Dictionary如何在Swift中使用Equatable协议?

How does Dictionary use the Equatable protocol in Swift?

为了解决这个问题,我一直在使用一个实现哈希协议的自定义结构。我试图了解根据填充Dictionary时是否存在哈希冲突,调用等价运算符重载(==的次数。

更新

@Matt编写了一个更清晰的自定义结构示例,该结构实现了哈希协议,并显示了调用hashValue==的频率。我正在复制下面的代码。要查看我的原始示例,请查看编辑历史记录。

1
2
3
4
5
6
7
8
9
10
11
12
13
14
15
16
17
struct S : Hashable {
    static func ==(lhs:S,rhs:S) -> Bool {
        print("called == for", lhs.id, rhs.id)
        return lhs.id == rhs.id
    }
    let id : Int
    var hashValue : Int {
        print("called hashValue for", self.id)
        return self.id
    }
    init(_ id:Int) {self.id = id}
}
var s = Set<S>()
for i in 1...5 {
    print("inserting", i)
    s.insert(S(i))
}

这将产生以下结果:

1
2
3
4
5
6
7
8
9
10
11
12
13
14
15
16
17
18
19
20
21
22
23
/*
inserting 1
called hashValue for 1
inserting 2
called hashValue for 2
called == for 1 2
called hashValue for 1
called hashValue for 2
inserting 3
called hashValue for 3
inserting 4
called hashValue for 4
called == for 3 4
called == for 1 4
called hashValue for 2
called hashValue for 3
called hashValue for 1
called hashValue for 4
called == for 3 4
called == for 1 4
inserting 5
called hashValue for 5
*/

由于hashable使用equatable来区分散列冲突(我假设无论如何),所以我希望只有在存在散列冲突时才调用func ==()。然而,在上面的@matt示例中根本没有哈希冲突,但是仍然在调用==。在我的其他强制散列冲突的实验中(参见这个问题的编辑历史),==似乎被称为随机次数。

这是怎么回事?


我在这里从bugs.swift.org复制我的答案。它讲的是集合,但细节同样适用于字典。

In hashed collections, collisions can occur whenever the number of buckets is smaller than the keyspace. When you're creating a new Set without specifying a minimum capacity, the set might have only one bucket, so when you're inserting the second element, a collision occurs. The insert method will then decide if the storage should be grown, using something called a load factor. If the storage was grown, the existing elements have to be migrated over to the new storage buffer. That's when you're seeing all those extra calls to hashValue when inserting 4.

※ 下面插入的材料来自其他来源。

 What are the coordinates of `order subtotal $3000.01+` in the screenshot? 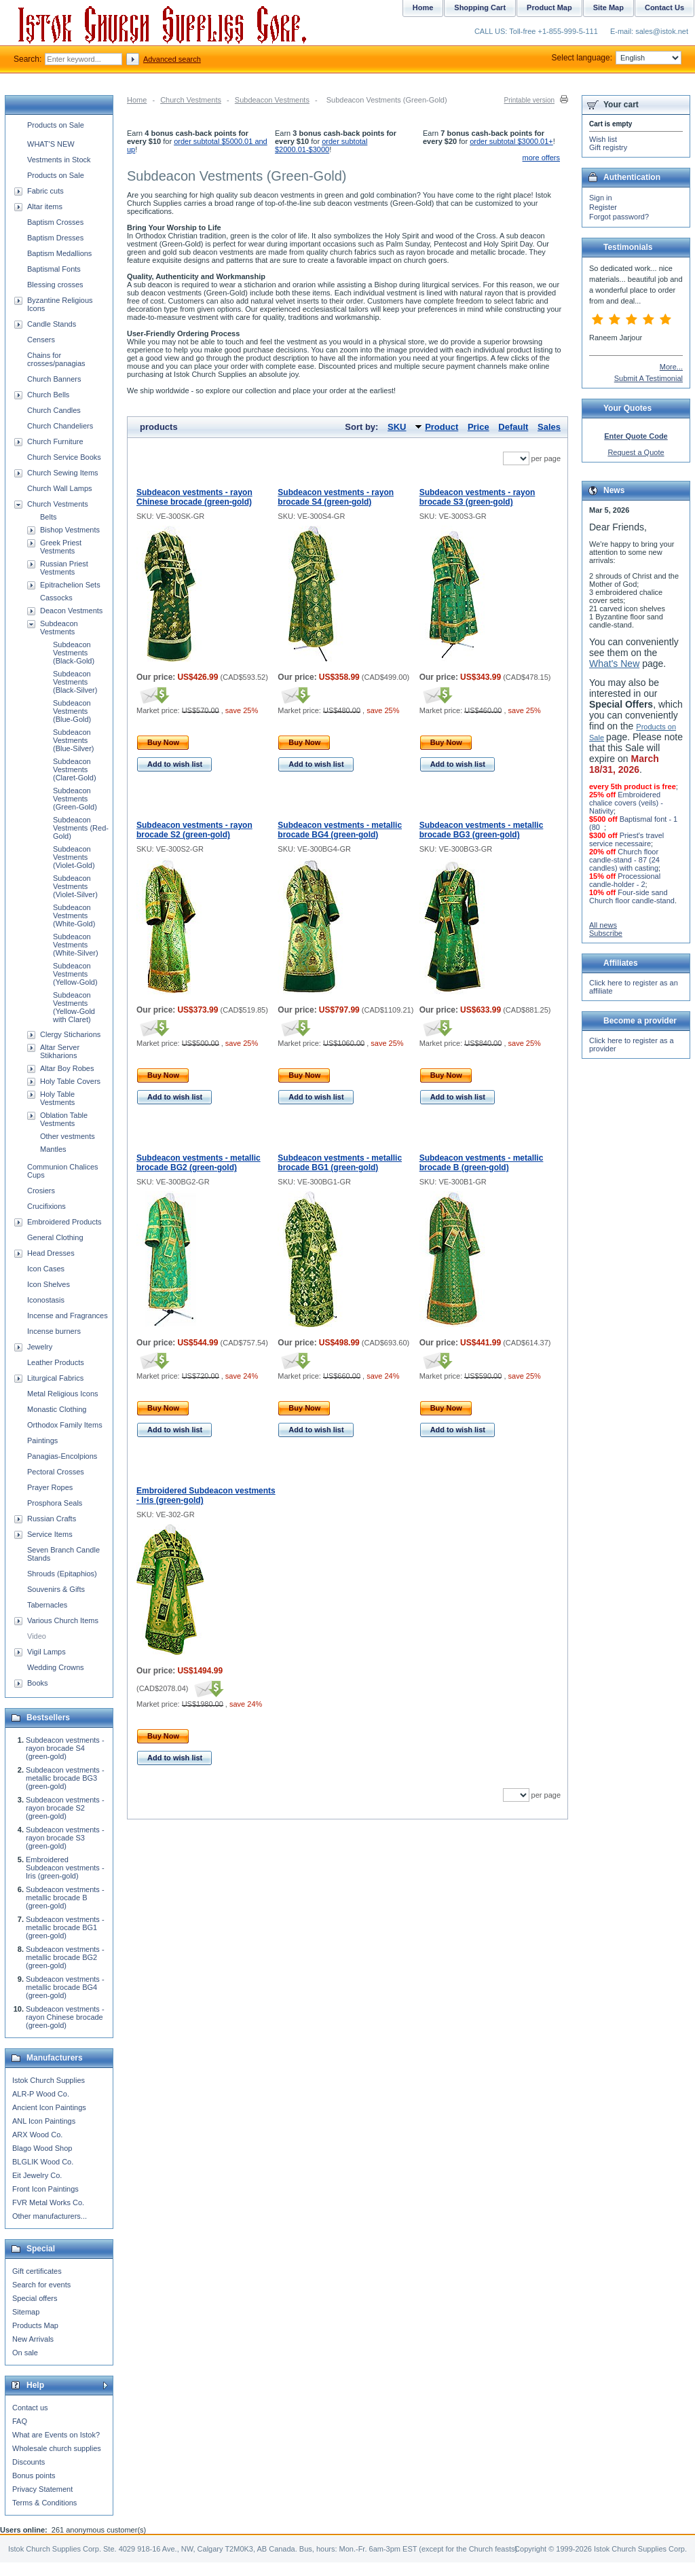 It's located at (511, 141).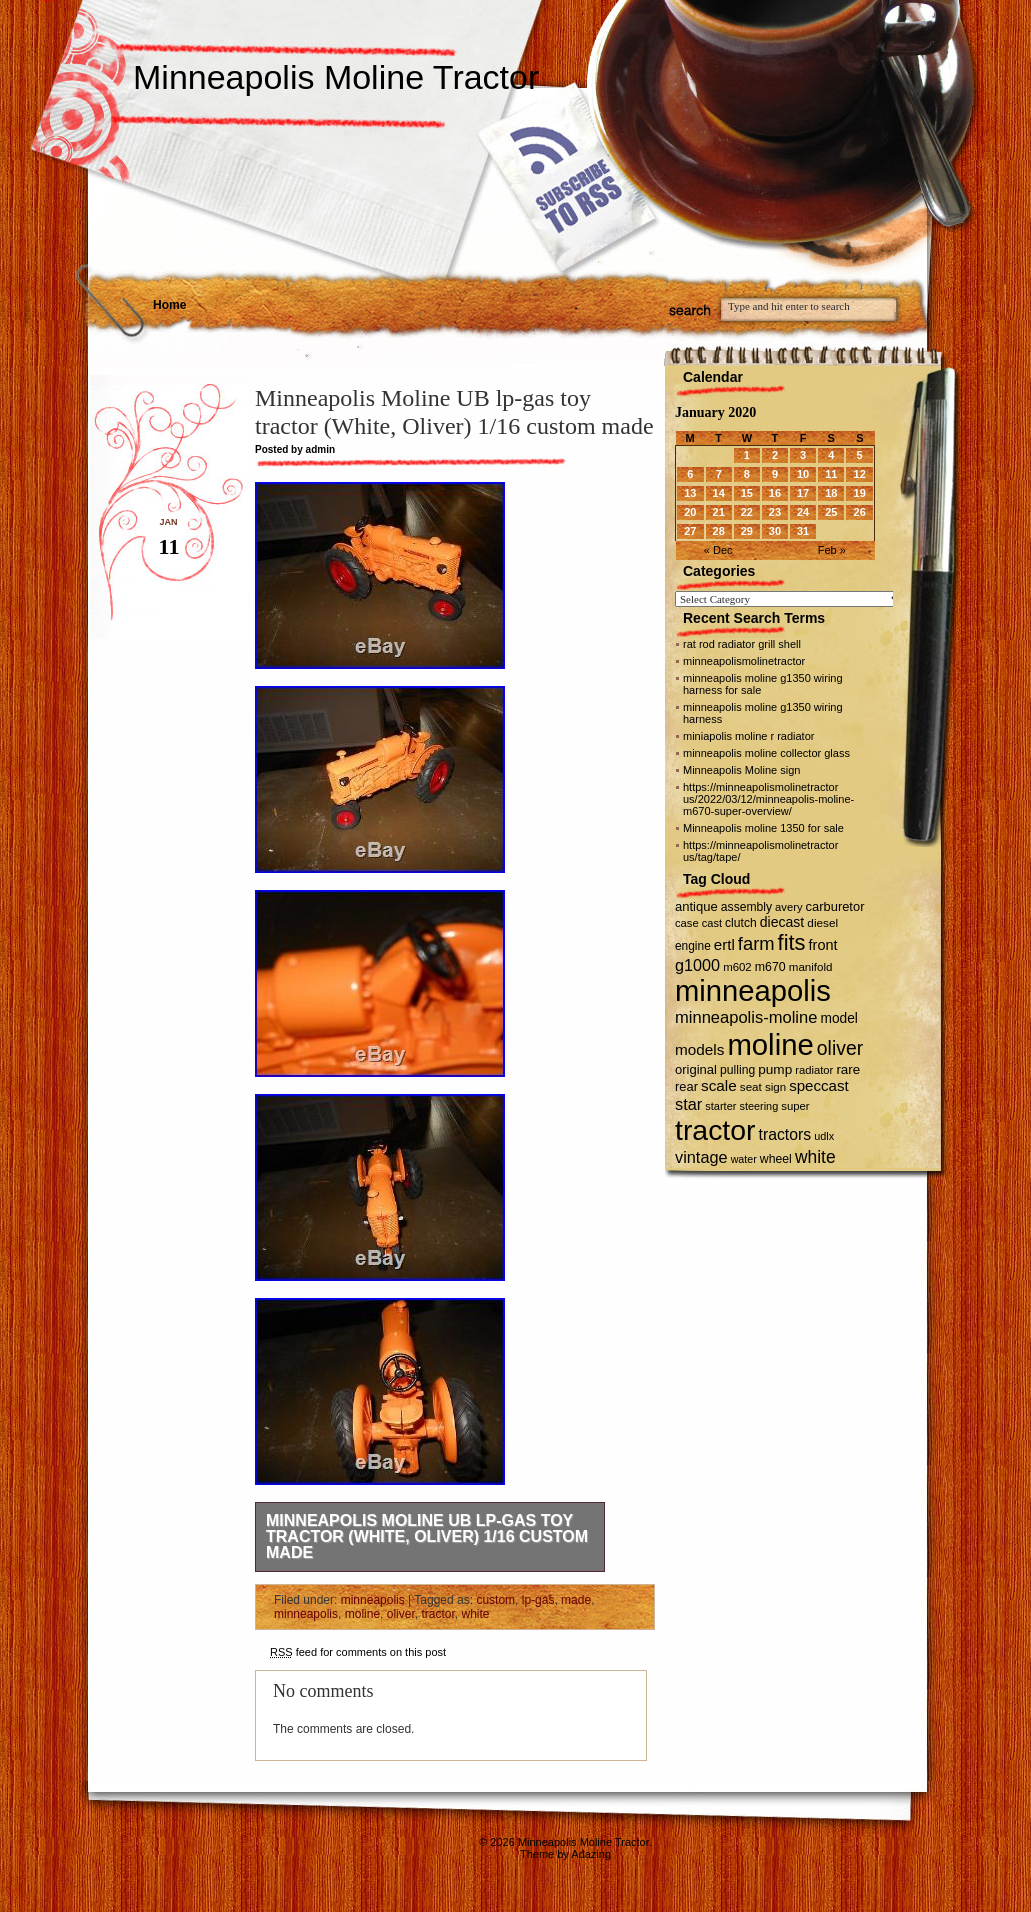 This screenshot has height=1912, width=1031. Describe the element at coordinates (811, 967) in the screenshot. I see `manifold` at that location. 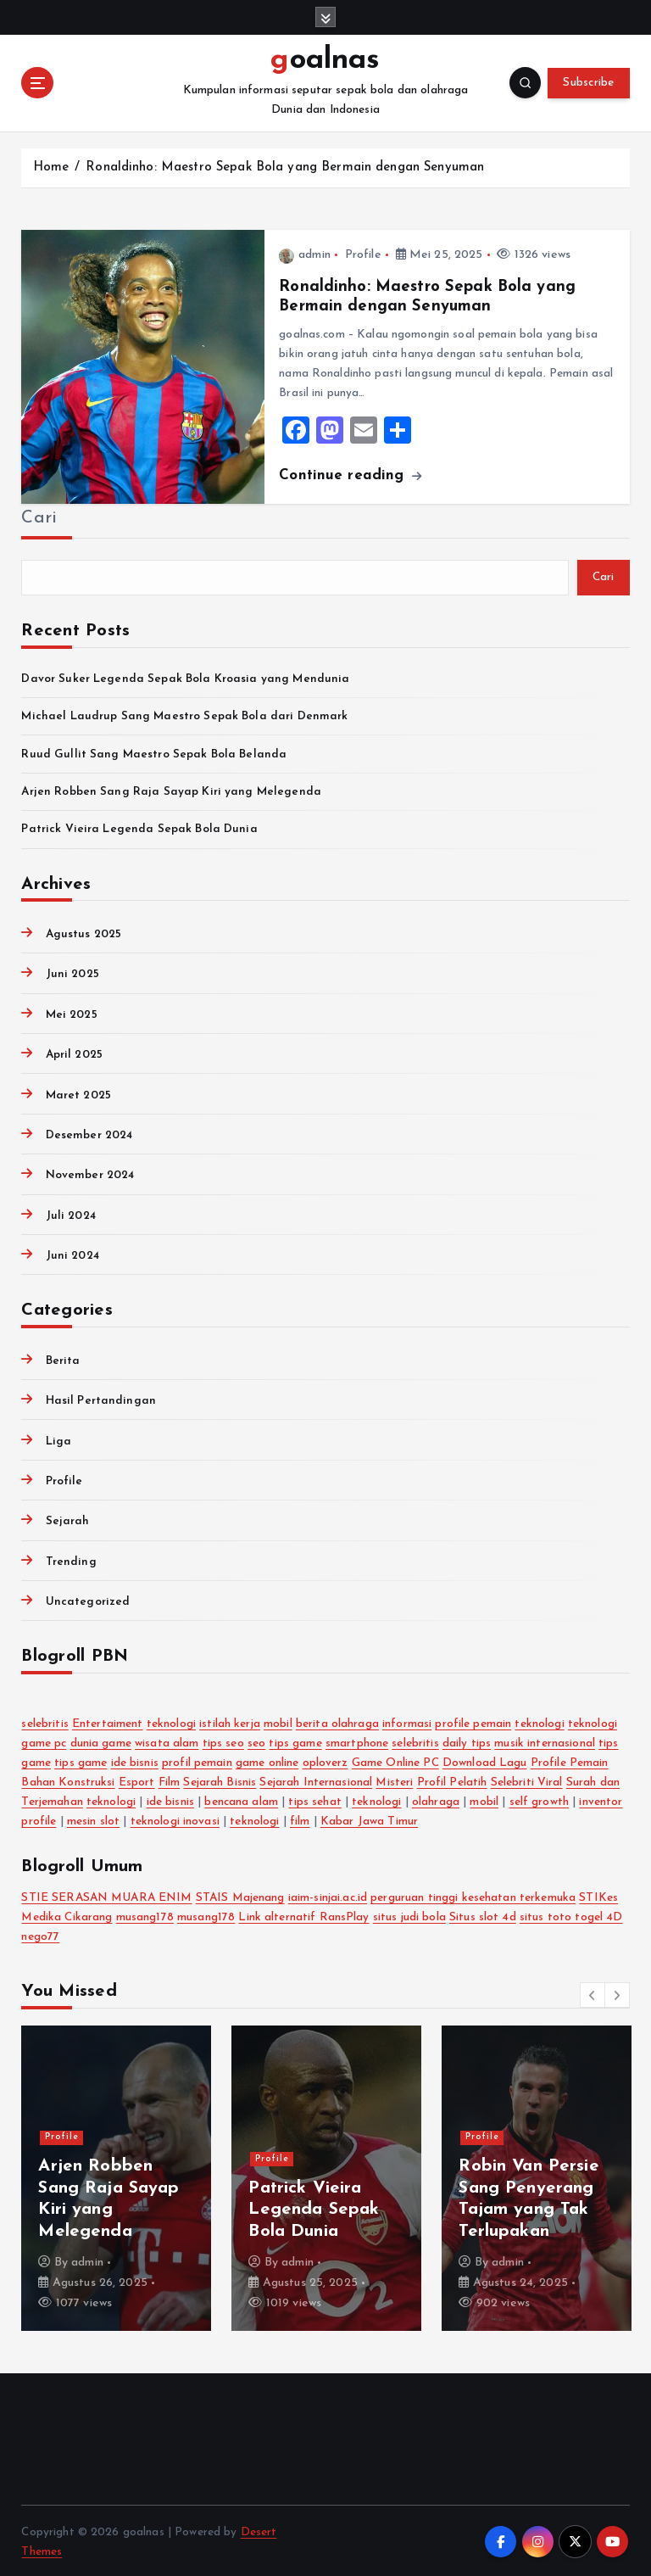 What do you see at coordinates (314, 1799) in the screenshot?
I see `tips sehat` at bounding box center [314, 1799].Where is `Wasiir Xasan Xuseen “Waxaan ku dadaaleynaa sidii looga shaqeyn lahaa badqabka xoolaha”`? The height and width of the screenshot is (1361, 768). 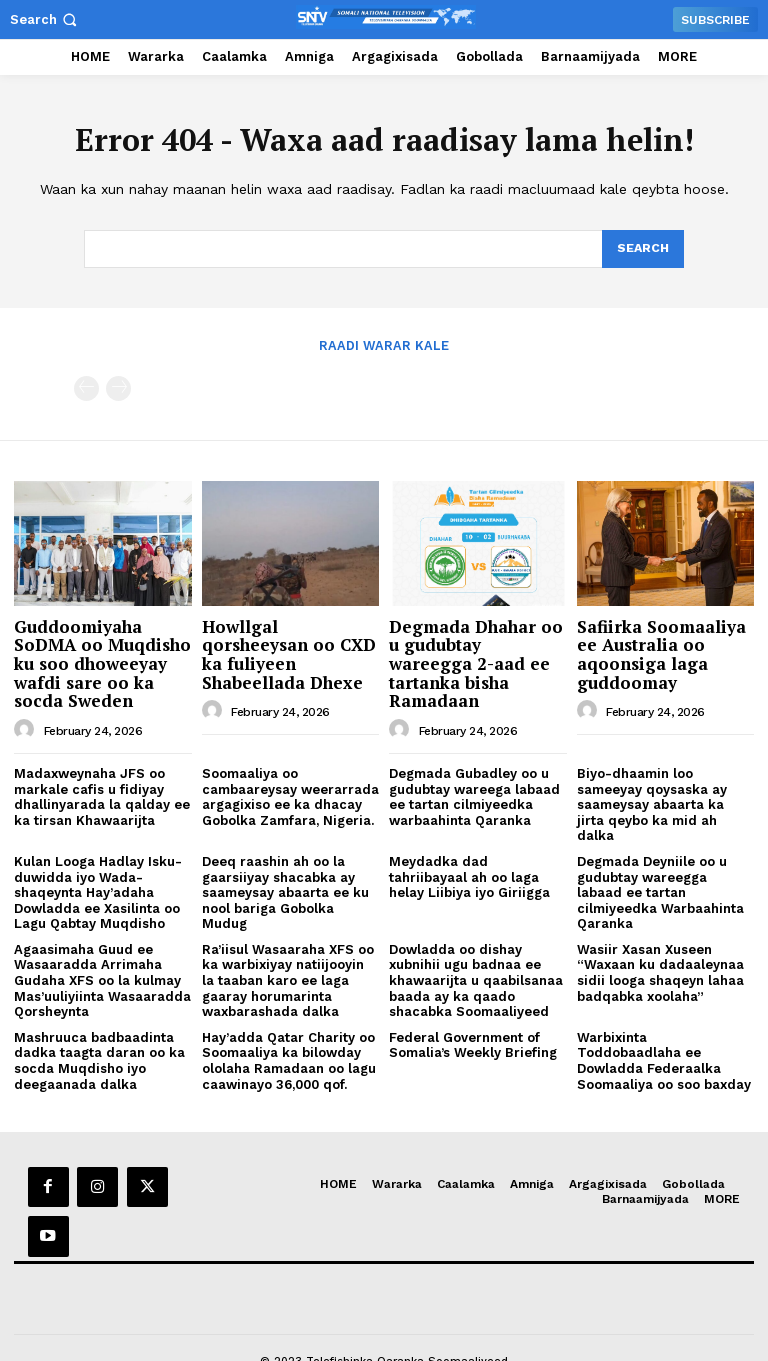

The reason you're still seeing more calls to == than you would expect if the number of buckets is equal or higher to the number of elements has to do with an implementation detail of the bucket index calculation. The bits of the hashValue are mixed or"shuffled" before the modulo operation. This is to cut down on excessive collisions for types with bad hash algorithms.


好吧,这是你的答案:

https://bugs.swift.org/browse/sr-3330?focusedCommentID=19980&;page=com.atlassian.jira.plugin.system.issueTabbpanels:comment tabbpanel_comment-19980

What's actually happening:

  • We hash a value only once on insertion.
  • We don't use hashes for comparison of elements, only ==. Using hashes for comparison is only reasonable if you store the hashes, but
    that means more memory usage for every Dictionary. A compromise that
    needs evaluation.
  • We try to insert the element before evaluating if the Dictionary can fit that element. This is because the element might already be in the
    Dictionary, in which case we don't need any more capacity.
  • When we resize the Dictionary, we have to rehash everything, because we didn't store the hashes.

So what you're seeing is:

  • one hash of the search key
  • some =='s (searching for a space)
  • hashes of every element in the collection (resize)
  • one hash of the search key (actually totally wasteful, but not a big deal considering it only happens after an O?? reallocation)
  • some =='s (searching for a space in the new buffer)

我们都完全错了。他们根本不使用散列值-只使用==来决定这是否是一个不同的键。然后在集合增长的情况下进行第二轮调用。